Clare County Council has sought to strike a balance between the many competing interests, but D'Arcy has "the uneasy impression that, in the absence of constant vigilance by a few concerned individuals, the Burren's sensitive and exposed profile would be bristling with masts, pylons and wind turbines".

He gives credit to the council for getting rid of the unofficial dumps that plagued the area in the 1980s, and also for the discreet picnic facilities provided at Lough Bunny. However, like many others with an intense interest in the Burren, he sees its long-term future as a national issue requiring action at Government level.

But if S∅le de Valera has a plan to protect the Burren, it is a closely-guarded secret. "Mullaghmore kept things 'on hold' for 10 years", says Prof Emer Colleran, one of the leading lights in the Burren Action Group's campaign. "All we've had is a lot of nice talk about protecting the natural environment, but very little action."

Prof Colleran is concerned about ad-hoc plans to provide lay-bys, car parks and toilets to "enhance" visitor access to the six most important archaeological monuments in the area, including Poulnabrone.

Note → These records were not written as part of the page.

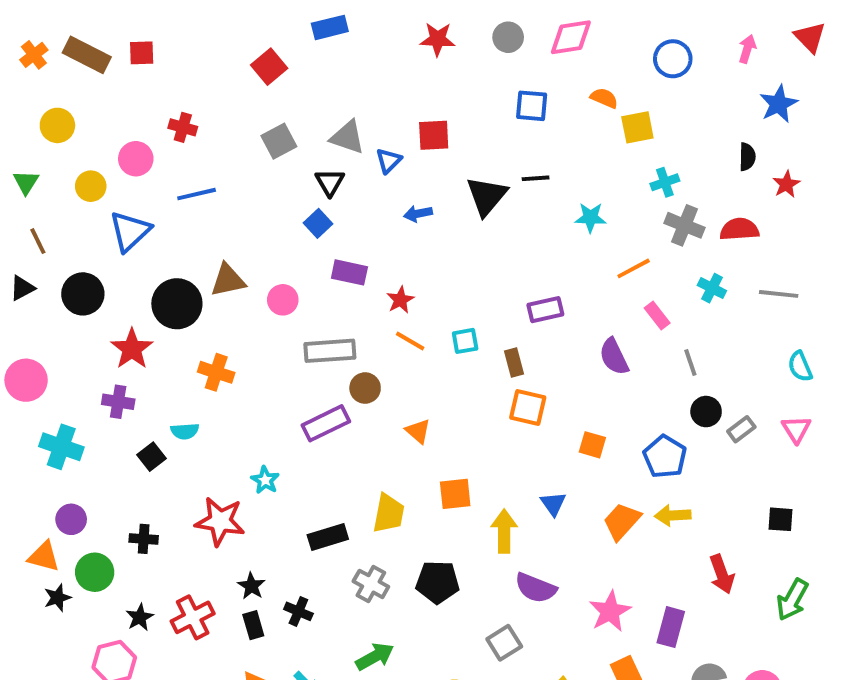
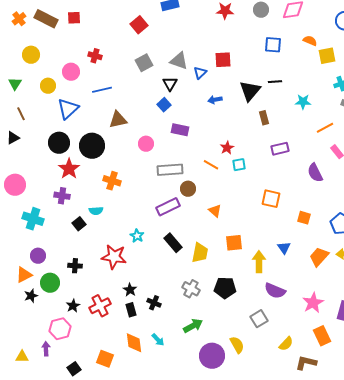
brown triangle: (228, 280) -> (118, 120), moved
black circle: (83, 294) -> (59, 143), moved
red star: (400, 300) -> (227, 148), moved
brown rectangle: (514, 363) -> (264, 118), moved
black rectangle: (328, 537) -> (173, 243), moved, turned 66
orange triangle: (44, 557) -> (24, 275), turned -42

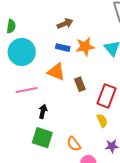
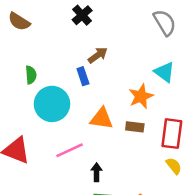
orange star: (85, 47) -> (141, 96), moved
blue rectangle: (63, 48) -> (83, 76), moved, turned 72
brown rectangle: (80, 84) -> (135, 127), turned -48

Ten years on, she says, no firm decision has been made on the location of alternative visitor facilities for the Burren National Park.

"Effective landscape management at a regional scale is a long way off," according to the Atlas of the Irish Rural Landscape. As the authorities dither over what to do, patches of natural flora are "inexorably shrinking" and this "wholesale loss" of ecological diversity does not augur well for the future of the Burren.

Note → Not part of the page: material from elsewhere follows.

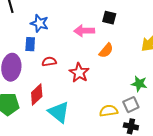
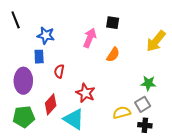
pink arrow: (84, 31) -> (90, 38), turned 120
red semicircle: (49, 62) -> (59, 71), turned -64
red star: (79, 73) -> (85, 93), moved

"The situation is now precarious; without coherent policies, landscape and general environmental quality will rapidly deteriorate," its authors warned four years ago. "Above all, local communities need to become actively involved in sustaining their magnificent landscape." The only question is whether anybody is listening.

Atlas of the Irish Rural Landscape, edited by F.H.A. Aalen, Kevin Whelan and Matthew Stout, published by Cork University Press (1997)

The Way That I Went, by Robert Lloyd Praeger, first published by Hodges Figgis (1937). New edition, with an introduction by Michael Viney, published by the Collins Press, Cork (1997)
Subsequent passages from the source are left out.